Biopsies were taken from the fracture site of 23 patients (mean age 46) with uninfected non-unions, 12 patients with hypertrophic (mean 13.8 months after fracture) and 11 patients with atrophic (mean 16.5 months after fracture). A comparison group of biopsies from early fracture callus (one to four weeks after fracture) in five patients with healing fractures was also included. Five-micron paraffin sections were immunohistochemically stained for TGF-, FGF-II and PDGF. Growth factors were then assessed in six different cell types.

Fibroblasts, endothelial cells and macrophages were found to express TGF-, FGF-II and PDGF in all three-fracture groups. Osteoblasts, osteoclasts and chondrocytes were not present in the healing fracture group. The growth factor expression in osteoblasts, osteoclasts and chondrocytes in the non-union groups were found to be variable, however, the expression of these growth factors appeared to be less in the atrophic non-unions than hypertrophic non-unions.

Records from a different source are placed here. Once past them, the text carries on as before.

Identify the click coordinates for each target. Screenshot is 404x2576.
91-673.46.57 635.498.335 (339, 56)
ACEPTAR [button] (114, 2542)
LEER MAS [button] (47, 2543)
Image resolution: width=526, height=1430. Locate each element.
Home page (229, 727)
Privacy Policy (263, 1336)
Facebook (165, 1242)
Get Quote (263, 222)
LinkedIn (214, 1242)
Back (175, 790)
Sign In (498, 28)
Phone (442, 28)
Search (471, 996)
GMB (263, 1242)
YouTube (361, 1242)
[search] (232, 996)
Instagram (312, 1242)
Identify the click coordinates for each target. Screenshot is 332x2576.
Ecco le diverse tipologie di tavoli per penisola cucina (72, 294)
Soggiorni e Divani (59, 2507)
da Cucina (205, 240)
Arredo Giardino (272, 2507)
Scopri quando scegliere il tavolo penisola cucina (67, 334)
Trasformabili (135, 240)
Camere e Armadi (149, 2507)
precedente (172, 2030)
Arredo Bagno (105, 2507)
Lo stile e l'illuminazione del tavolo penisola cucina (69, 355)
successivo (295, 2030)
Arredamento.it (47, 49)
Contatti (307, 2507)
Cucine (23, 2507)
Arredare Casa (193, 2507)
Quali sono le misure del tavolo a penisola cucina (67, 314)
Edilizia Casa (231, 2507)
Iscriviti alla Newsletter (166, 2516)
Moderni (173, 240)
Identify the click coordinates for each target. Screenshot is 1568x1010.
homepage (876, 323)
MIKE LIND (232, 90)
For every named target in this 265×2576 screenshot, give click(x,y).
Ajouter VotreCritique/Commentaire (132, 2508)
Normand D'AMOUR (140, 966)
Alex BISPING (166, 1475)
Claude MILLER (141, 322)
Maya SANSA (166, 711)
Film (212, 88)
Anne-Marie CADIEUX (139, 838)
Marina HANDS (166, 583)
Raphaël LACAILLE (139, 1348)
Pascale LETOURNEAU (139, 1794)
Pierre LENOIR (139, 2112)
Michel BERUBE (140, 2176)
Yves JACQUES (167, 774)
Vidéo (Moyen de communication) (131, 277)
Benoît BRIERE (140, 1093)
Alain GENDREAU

The expression of these growth factors was found to be less in the atrophic non-union group than the hypertrophic non-union group in osteoblasts, osteoclasts and chondrocytes. These results may have relevance for new therapies that can be aimed at delivering growth factors to treat fracture non-unions. By further investigation of the differential expression of these growth factors it may be possible to determine which factors are likely to stimulate fracture healing.